The Pennsylvania legislature is considering a change to the state’s current process of allocating electoral college votes that, if approved, could single-handedly swing the 2012 election against President Obama.According to the Pittsburgh Pos-Gazette, the proposed change would give presidential candidates receive one electoral vote for each of the state’s 18 congressional districts in which they win the popular vote. An additional two electoral votes, representing the state’s Senators, would go to the candidate who wins the statewide popular vote.
Democratic presidential candidates have carried Pennsylvania in every election since 1992, taking with them all of the state’s electoral votes.

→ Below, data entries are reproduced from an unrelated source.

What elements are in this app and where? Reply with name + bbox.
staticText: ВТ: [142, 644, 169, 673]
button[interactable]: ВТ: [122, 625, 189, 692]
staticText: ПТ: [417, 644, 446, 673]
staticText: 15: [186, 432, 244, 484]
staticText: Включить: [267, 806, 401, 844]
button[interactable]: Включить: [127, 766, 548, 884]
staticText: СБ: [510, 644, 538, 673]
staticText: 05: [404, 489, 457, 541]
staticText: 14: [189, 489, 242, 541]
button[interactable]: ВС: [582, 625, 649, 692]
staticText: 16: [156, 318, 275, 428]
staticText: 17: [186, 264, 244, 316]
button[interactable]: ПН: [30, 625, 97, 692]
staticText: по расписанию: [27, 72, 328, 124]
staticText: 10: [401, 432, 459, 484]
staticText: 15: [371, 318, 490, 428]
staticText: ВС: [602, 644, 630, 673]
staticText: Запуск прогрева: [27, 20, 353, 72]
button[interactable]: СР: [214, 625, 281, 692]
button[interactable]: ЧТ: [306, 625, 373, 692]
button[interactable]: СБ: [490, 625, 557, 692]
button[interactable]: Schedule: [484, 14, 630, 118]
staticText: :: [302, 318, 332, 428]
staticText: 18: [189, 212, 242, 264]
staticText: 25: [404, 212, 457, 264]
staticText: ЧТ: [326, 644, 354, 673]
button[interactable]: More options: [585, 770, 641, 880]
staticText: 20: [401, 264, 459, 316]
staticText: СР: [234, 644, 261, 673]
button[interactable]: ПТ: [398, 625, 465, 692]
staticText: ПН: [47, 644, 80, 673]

Should Republican lawmakers get their way, that edge could disappear in the 2012 election.
As Nick Baumann of Mother Jones wrote this morning, legislatures get to draw new district maps following each census and. Since Republicans control both chambers of Pennsylvania’s state legislature as well as the governor’s office, they can carve out safe districts for Republican candidates. With more districts leaning red, a GOP presidential nominee would have a better shot at picking up the bulk of the state’s electoral votes.
With the 2012 election looking like it could be a close one, that kind of shift could very well decide the final result. As Baumann notes, sneak peeks at Pennsylvania’s proposed new district maps show 12 safe GOP seats to 6 safe seats for Democrats. If Obama carries the state in 2012, as he did in 2008, he could conceivably earn 8 electoral votes — six for each Democratic district and two for winning the state — to the GOP nominee’s 12.
Currently, only Maine and Nebraska split their electors by district. However, due to their smaller size those states have far less clout in the electoral college than Pennsylvania.